LlamaParse is a document parsing service developed by LlamaIndex, specially designed for large language models (LLM). The main features are:
Support for various document formats including PDF, Word, PowerPoint, Excel, etc.
Provide custom output format via natural language instruction
Complex table and image extraction function
JSON mode support
Foreign language support
LlamaParse is available as a standalone API and is also available as part of the LlamaCloud platform. The service aims to improve the performance of LLM-based applications such as Search Enhancement Generation (RAG) by parsing and refining documents.

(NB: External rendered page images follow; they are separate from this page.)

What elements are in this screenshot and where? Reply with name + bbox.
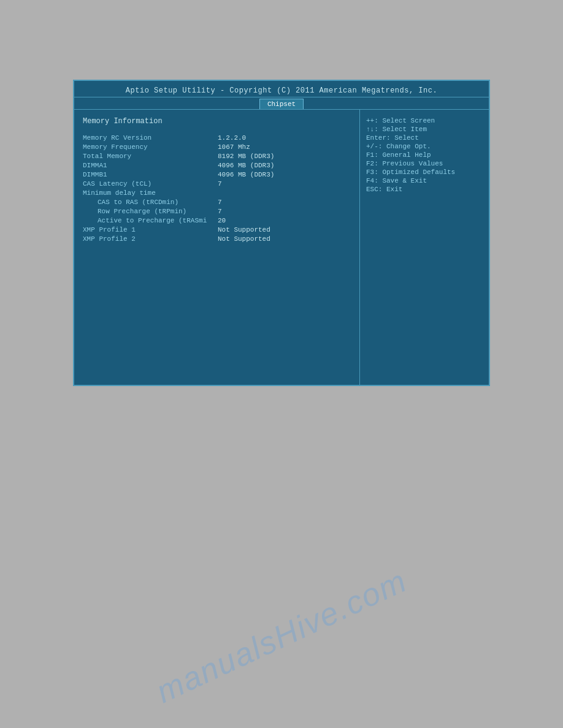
- row-value: 8192 MB (DDR3): [218, 153, 274, 160]
- title-bar: Aptio Setup Utility - Copyright (C) 2011…: [74, 81, 489, 97]
- help-line: F2: Previous Values: [366, 160, 483, 167]
- help-container: ++: Select Screen↑↓: Select ItemEnter: S…: [366, 117, 483, 193]
- row-label: Total Memory: [83, 153, 218, 160]
- help-line: ↑↓: Select Item: [366, 126, 483, 133]
- row-value: 4096 MB (DDR3): [218, 171, 274, 178]
- row-value: 7: [218, 180, 222, 188]
- right-panel: ++: Select Screen↑↓: Select ItemEnter: S…: [360, 110, 489, 385]
- table-row: Row Precharge (tRPmin)7: [83, 208, 351, 215]
- tab-bar: Chipset: [74, 97, 489, 110]
- row-value: 7: [218, 208, 222, 215]
- watermark: manualsHive.com: [150, 562, 412, 710]
- table-row: Memory Frequency1067 Mhz: [83, 143, 351, 151]
- row-label: Row Precharge (tRPmin): [83, 208, 218, 215]
- row-label: DIMMB1: [83, 171, 218, 178]
- row-value: Not Supported: [218, 226, 270, 233]
- help-line: ESC: Exit: [366, 186, 483, 193]
- row-label: XMP Profile 2: [83, 235, 218, 243]
- row-label: XMP Profile 1: [83, 226, 218, 233]
- help-line: F3: Optimized Defaults: [366, 169, 483, 176]
- table-row: XMP Profile 2Not Supported: [83, 235, 351, 243]
- table-row: Active to Precharge (tRASmi20: [83, 217, 351, 224]
- row-value: 1.2.2.0: [218, 134, 246, 142]
- row-label: Memory Frequency: [83, 143, 218, 151]
- row-value: 4096 MB (DDR3): [218, 162, 274, 169]
- table-row: Total Memory8192 MB (DDR3): [83, 153, 351, 160]
- section-title: Memory Information: [83, 117, 351, 126]
- row-label: Minimum delay time: [83, 189, 218, 197]
- left-panel: Memory Information Memory RC Version1.2.…: [74, 110, 360, 385]
- page-wrapper: Aptio Setup Utility - Copyright (C) 2011…: [0, 0, 563, 728]
- row-value: Not Supported: [218, 235, 270, 243]
- row-value: 7: [218, 199, 222, 206]
- table-row: DIMMA14096 MB (DDR3): [83, 162, 351, 169]
- tab-chipset[interactable]: Chipset: [259, 99, 304, 109]
- table-row: XMP Profile 1Not Supported: [83, 226, 351, 233]
- row-label: CAS to RAS (tRCDmin): [83, 199, 218, 206]
- table-row: CAS Latency (tCL)7: [83, 180, 351, 188]
- row-value: 20: [218, 217, 226, 224]
- content-area: Memory Information Memory RC Version1.2.…: [74, 110, 489, 385]
- table-row: CAS to RAS (tRCDmin)7: [83, 199, 351, 206]
- row-label: Memory RC Version: [83, 134, 218, 142]
- table-row: Minimum delay time: [83, 189, 351, 197]
- help-line: F4: Save & Exit: [366, 177, 483, 184]
- help-line: +/-: Change Opt.: [366, 143, 483, 150]
- bios-window: Aptio Setup Utility - Copyright (C) 2011…: [73, 80, 490, 386]
- table-row: DIMMB14096 MB (DDR3): [83, 171, 351, 178]
- help-line: F1: General Help: [366, 151, 483, 159]
- rows-container: Memory RC Version1.2.2.0Memory Frequency…: [83, 134, 351, 243]
- row-label: CAS Latency (tCL): [83, 180, 218, 188]
- row-value: 1067 Mhz: [218, 143, 250, 151]
- table-row: Memory RC Version1.2.2.0: [83, 134, 351, 142]
- help-line: ++: Select Screen: [366, 117, 483, 124]
- row-label: DIMMA1: [83, 162, 218, 169]
- help-line: Enter: Select: [366, 134, 483, 142]
- row-label: Active to Precharge (tRASmi: [83, 217, 218, 224]
- title-bar-text: Aptio Setup Utility - Copyright (C) 2011…: [126, 86, 437, 95]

Users can process 1,000 pages per day for free, and additional capacity can be obtained through a paid plan. LlamaParse is currently available in public beta, and its functionality is constantly expanding.
from llama_parse import LlamaParse
from llama_index.core import SimpleDirectoryReader
# Parser settings
parser = LlamaParse(
result_type="markdown", # "markdown"과 "text" Available
num_workers=8, # worker 수 (Default: 4)
verbose=True,
language="ko",
)
# SimpleDirectoryReader Parsing files using
file_extractor = {".pdf": parser}
# LlamaParse Parsing files with
documents = SimpleDirectoryReader(
input_files=["data/SPRI_AI_Brief_December 2023 issue_F.pdf"],
file_extractor=file_extractor,
).load_data()
Started parsing the file under job_id 6a2aa79c-0d8b-4d59-866d-afa368baa31d
# Check page count
len(documents)
23
# Convert to Langchain document
docs = [doc.to_langchain_format() for doc in documents]
# metadata output of power
docs[0].metadata
{'file_path':'data/SPRI_AI_Brief_2023 December issue_F.pdf','file_name':'SPRI_AI_Brief_2023 December issue_F.pdf','file_type':'application/pdf', 'file_size'
Started parsing the file under job_id cf2876e9-02c2-4277-ae92-03ae21d4a3bd
# langchain Convert to document
docs = [doc.to_langchain_format() for doc in parsed_docs]
# parsing instruction Specifies.
parsing_instruction = (
"You are parsing a brief of AI Report. Please extract tables in markdown format."
)
# LlamaParse setting
parser = LlamaParse(
use_vendor_multimodal_model=True,
vendor_multimodal_model_name="openai-gpt4o",
vendor_multimodal_api_key=os.environ["OPENAI_API_KEY"],
result_type="markdown",
language="ko",
parsing_instruction=parsing_instruction,
)
# parsing The result was
parsed_docs = parser.load_data(file_path="data/SPRI_AI_Brief_2023년12월호_F.pdf")
# langchain Convert to document
docs = [doc.to_langchain_format() for doc in parsed_docs]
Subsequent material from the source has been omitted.